Farid, replié sous sa couche, les yeux vers la toile, se perd dans une soudaine quinte de toux. Quelque chose de gras, d’inattendu, un raclement semblable à celui de la paille qui aspire le fond d’un milk-shake.
— Ferme pas, Michel. Ferme pas… Tu peux bien baisser au strict minimum, mais ferme pas…
J’acquiesce silencieusement en direction de Michel, la bouteille d’acétylène est grande et encore bien pleine, semble-t-il. Michel tourne le robinet à son minimum. Les ombres dévalent sur la toile, les ténèbres s’engouffrent à l’intérieur. Je les sens presque me caresser le visage. Je sais qu’Obscurité en a profité pour se glisser sous la toile. Je perçois, sur ma droite, de petits tressautements… Les narines qui aspirent l’air… Farid est en train de pleurer, mais il semble retenir son souffle pour que cela ne se remarque pas. Je roule sur le côté et me glisse dans son duvet. Sa voix se meurt :
— Qu’est-ce que tu fiches…
— Rappelle-toi. Un peu de chaleur humaine, ça n’a jamais brûlé personne. On n’a que deux duvets, on est trois.
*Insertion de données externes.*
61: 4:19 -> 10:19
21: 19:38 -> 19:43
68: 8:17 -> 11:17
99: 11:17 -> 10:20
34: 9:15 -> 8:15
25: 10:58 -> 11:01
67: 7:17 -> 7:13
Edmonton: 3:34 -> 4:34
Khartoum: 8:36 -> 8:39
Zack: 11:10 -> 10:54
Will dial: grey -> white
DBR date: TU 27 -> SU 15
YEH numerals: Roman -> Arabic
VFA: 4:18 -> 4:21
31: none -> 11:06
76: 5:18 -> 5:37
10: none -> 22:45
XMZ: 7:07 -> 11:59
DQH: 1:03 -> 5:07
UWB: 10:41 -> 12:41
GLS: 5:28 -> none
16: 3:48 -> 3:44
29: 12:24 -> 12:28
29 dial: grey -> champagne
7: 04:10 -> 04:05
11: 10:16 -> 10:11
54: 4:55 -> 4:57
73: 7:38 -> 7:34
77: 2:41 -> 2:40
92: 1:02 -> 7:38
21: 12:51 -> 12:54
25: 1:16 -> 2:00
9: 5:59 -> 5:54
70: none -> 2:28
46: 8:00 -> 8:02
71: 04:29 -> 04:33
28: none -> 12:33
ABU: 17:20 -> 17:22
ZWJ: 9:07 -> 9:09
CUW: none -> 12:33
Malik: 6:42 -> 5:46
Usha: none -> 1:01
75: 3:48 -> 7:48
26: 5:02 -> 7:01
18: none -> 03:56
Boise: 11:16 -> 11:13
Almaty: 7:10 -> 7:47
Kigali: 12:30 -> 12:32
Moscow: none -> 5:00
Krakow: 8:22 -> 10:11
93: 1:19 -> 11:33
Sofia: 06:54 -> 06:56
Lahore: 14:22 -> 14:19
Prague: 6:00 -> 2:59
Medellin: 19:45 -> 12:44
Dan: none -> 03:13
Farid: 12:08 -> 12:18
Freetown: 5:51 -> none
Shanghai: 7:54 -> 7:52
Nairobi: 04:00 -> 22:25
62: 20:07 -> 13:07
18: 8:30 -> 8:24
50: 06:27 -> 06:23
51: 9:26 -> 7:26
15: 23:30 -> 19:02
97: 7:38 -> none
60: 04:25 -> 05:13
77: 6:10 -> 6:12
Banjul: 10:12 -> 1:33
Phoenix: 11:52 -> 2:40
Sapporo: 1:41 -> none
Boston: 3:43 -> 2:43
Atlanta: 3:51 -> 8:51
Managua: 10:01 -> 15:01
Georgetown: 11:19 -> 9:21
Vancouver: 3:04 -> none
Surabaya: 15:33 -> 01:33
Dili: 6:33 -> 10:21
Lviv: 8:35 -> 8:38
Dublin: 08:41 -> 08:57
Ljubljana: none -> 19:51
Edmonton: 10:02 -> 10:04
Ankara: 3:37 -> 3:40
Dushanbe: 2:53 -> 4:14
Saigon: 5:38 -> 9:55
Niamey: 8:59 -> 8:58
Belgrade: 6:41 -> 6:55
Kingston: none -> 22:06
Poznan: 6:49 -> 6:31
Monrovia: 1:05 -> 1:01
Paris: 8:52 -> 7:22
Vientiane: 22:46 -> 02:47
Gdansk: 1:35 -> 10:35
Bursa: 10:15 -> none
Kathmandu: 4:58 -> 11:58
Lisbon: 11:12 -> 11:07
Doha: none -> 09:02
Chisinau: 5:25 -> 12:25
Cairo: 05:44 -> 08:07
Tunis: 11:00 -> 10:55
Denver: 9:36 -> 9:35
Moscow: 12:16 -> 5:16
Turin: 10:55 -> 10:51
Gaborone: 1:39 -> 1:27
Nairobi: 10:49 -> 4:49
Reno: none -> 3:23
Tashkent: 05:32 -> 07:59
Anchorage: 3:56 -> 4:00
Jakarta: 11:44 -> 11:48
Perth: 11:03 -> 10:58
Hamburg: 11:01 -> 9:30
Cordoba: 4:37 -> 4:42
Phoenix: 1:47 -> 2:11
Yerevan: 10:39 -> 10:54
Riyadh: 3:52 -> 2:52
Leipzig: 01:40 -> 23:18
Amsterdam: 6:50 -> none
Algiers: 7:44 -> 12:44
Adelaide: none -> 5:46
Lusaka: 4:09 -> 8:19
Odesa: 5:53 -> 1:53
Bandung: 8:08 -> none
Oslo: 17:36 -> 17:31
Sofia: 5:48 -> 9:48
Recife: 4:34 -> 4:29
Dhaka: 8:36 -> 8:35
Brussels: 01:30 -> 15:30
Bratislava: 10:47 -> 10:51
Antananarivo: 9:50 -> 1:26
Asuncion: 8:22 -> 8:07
Nos corps se touchent, je passe mes bras autour de sa poitrine bruissante, laissant couler la chaîne au-dessus de son flanc droit, et le serre fort contre moi. Je sens la chaleur monter.
— Ça va aller… Ça va aller, d’accord ?
Je claque la main au sol, Pok vient se plaquer contre mon dos, puis je détourne la tête vers Michel. Les vêtements pendent au piquet transversal et m’effleurent le front.
— Vous pouvez éteindre maintenant.
Ma tête me tourne. Dans l’obscurité, je me colle davantage à Farid. En dépit des habits, nos carcasses se chauffent l’une l’autre, s’unissent pour mieux lutter. Je plaque mes pieds sous les siens et colle mon front contre son dos. Je renifle son corps, les yeux fermés.
— Qu’est-ce que tu fous, putain ?
Il me donne un coup de coude, je sursaute. Je me retourne alors et pose honteusement mes mains à plat sur mon pantalon, au niveau de l’entrejambe.